Credit: Alexia Barakou

Quel est le problème avec le rail européen ?

Actuellement, le réseau ferroviaire européen ressemble plus à un patchwork qu’à un véritable réseau. Pendant des décennies, les pays ont plutôt choisi d’investir dans le réseau routier que dans le rail, laissé dans un état de déliquescence car très souvent peu rentable. Rien que ces vingt dernières années, 6000 kilomètres de rail ont été laissés à l’abandon. Selon le centre de recherche italien Osservatorio Balcani e Caucaso, il n’existerait que 125 voyages transfrontaliers à travers l’UE. Malgré les promesses, le développement d’un réseau ferroviaire central en Europe est sans cesse repoussé, et le lancement d’un système de signalisation uniforme (ERTMS) a été mis sur pause, avec 90% de travail restant à réaliser.

Photo by Attila Kálmán

L’écart significatif d’investissements entre le rail et la route a contribué à la situation actuelle. L’argent investit dans le rail en Europe, au Royaume-Uni, en Norvège ou en Suisse entre 2000 et 2019 était de 843 milliards d’euros… contre 1341 milliards pour les infrastructures routières.



Même si cet écart semble se réduire avec les années, rien ne dit qu’il disparaitra (Nos découvertes en data).

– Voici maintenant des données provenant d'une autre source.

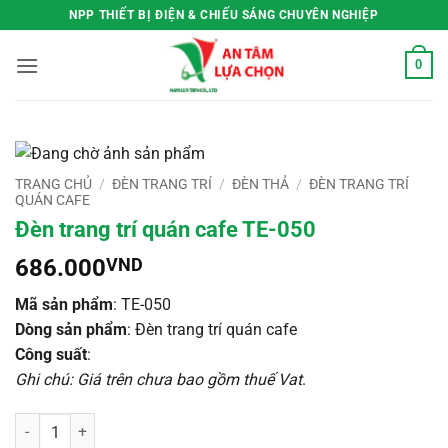
Bỏ
NPP THIẾT BỊ ĐIỆN & CHIẾU SÁNG CHUYÊN NGHIỆP
qua
nội
0
dung
TRANG CHỦ
/
ĐÈN TRANG TRÍ
/
ĐÈN THẢ
/
ĐÈN TRANG TRÍ
QUÁN CAFE
Đèn trang trí quán cafe TE-050
686.000
VND
Mã sản phẩm
: TE-050
Dòng sản phẩm
: Đèn trang trí quán cafe
Công suất
:
Ghi chú: Giá trên chưa bao gồm thuế Vat
.
Đèn trang trí quán cafe TE-050 số lượng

Les compagnies nationales ne font rien pour arranger les choses. Même si l’Europe les encourage à répondre aux appels d’offres que lancent régulièrement les États, la majorité n’en a cure. Avant d’aller voir ailleurs, la plupart des sociétés préfèrent assurer leur monopole au niveau national et ainsi respecter un pacte de non agression avec leurs concurrents européens, nous ont expliqué des sources bien informées. Selon un rapport Greenpeace, seuls 51 des 150 vols courts les plus empruntés peuvent être remplacés par des voyages en train de moins de 6 heures.

En plus, les voyageurs et voyageuses tenté.e.s par la longue distance, sont obligé.e.s de jongler avec différents horaires, sites marchands et types de billets… organiser son voyage entre plusieurs villes européennes devient un véritable sacerdoce. Pendant ce temps là, à l’intérieur du Conseil de l’Europe, les gouvernements européens font tout leur possible pour que qu’il n’existe pas de système de billetterie coordonné entre leurs réseaux nationaux.

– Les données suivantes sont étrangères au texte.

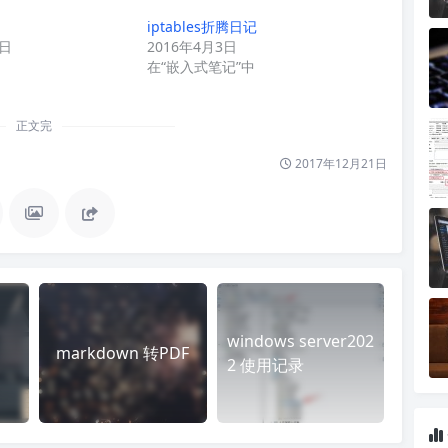
iptables折腾日记
8日
2016年4月3日
在“嵌入式笔记”中
正文完
2017年12月21日
windows server202
markdown 转PDF
2 使用记录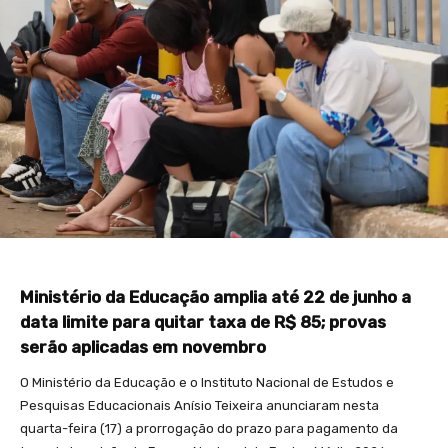
Ministério da Educação amplia até 22 de junho a
data limite para quitar taxa de R$ 85; provas
serão aplicadas em novembro
O Ministério da Educação e o Instituto Nacional de Estudos e
Pesquisas Educacionais Anísio Teixeira anunciaram nesta
quarta-feira (17) a prorrogação do prazo para pagamento da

Le train est-il vraiment le moyen de transport le plus vert ?

Oui, évidemment. Au global, 75% des émissions carbone liée au transport viennent des véhicules motorisés, le rail participe à cette pollution à hauteur de… 1%. Parce qu’il est constant dans sa demande en courant électrique, le réseau ferré est parfait taillé pour les énergies renouvelables. D’ailleurs, en Europe, le réseau autrichien ÖBB est opéré intégralement avec les énergies renouvelables, principalement issue de la production hydroélectrique. En Allemagne, la Deutsche Bahn utilise 40% d’électricité verte. Cela correspond à une augmentation de 60% par rapport à 2020, et l’objectif est d’atteindre les 100% d’ici 2038. Tous ces exemples montrent bien que l’objectif zéro émission est facilement atteignable. 

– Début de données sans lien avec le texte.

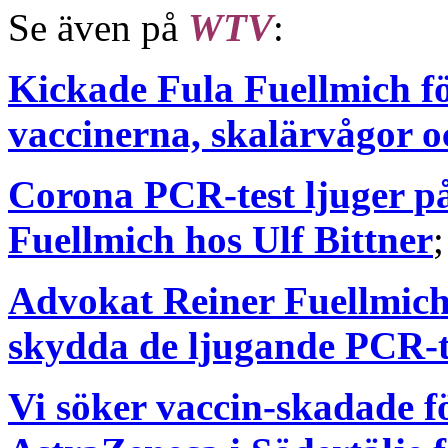
Se även på
WTV
:
Kickade Fula Fuellmich fö
vaccinerna, skalärvågor o
Corona PCR-test ljuger på 
Fuellmich hos Ulf Bittner
;
Advokat Reiner Fuellmich 
skydda de ljugande PCR-t
Vi söker vaccin-skadade f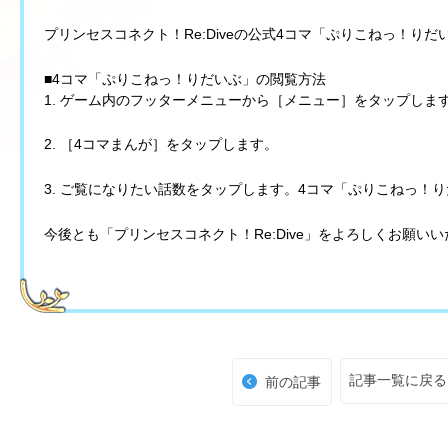
プリンセスコネクト！Re:Diveの公式4コマ「ぷりこねっ！りだ
■4コマ「ぷりこねっ！りだいぶ」の閲覧方法
1. ゲーム内のフッターメニューから［メニュー］をタップしま
2. ［4コマまんが］をタップします。
3. ご覧になりたい話数をタップします。4コマ「ぷりこねっ！
今後とも「プリンセスコネクト！Re:Dive」をよろしくお願い
記事一覧に戻る
前の記事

2021 était « l’année du rail » selon l’UE | Photo Laure Brillaud

Pendant ce temps là, dans le secteur de l’aviation, les compagnies low-cost sont certes mieux équipées, ce qui a nettement réduit l’empreinte carbone au kilomètre par passager, mais elle est toujours quatre fois supérieure à celle du rail.

Mais aime-t-on toujours voyager en train ?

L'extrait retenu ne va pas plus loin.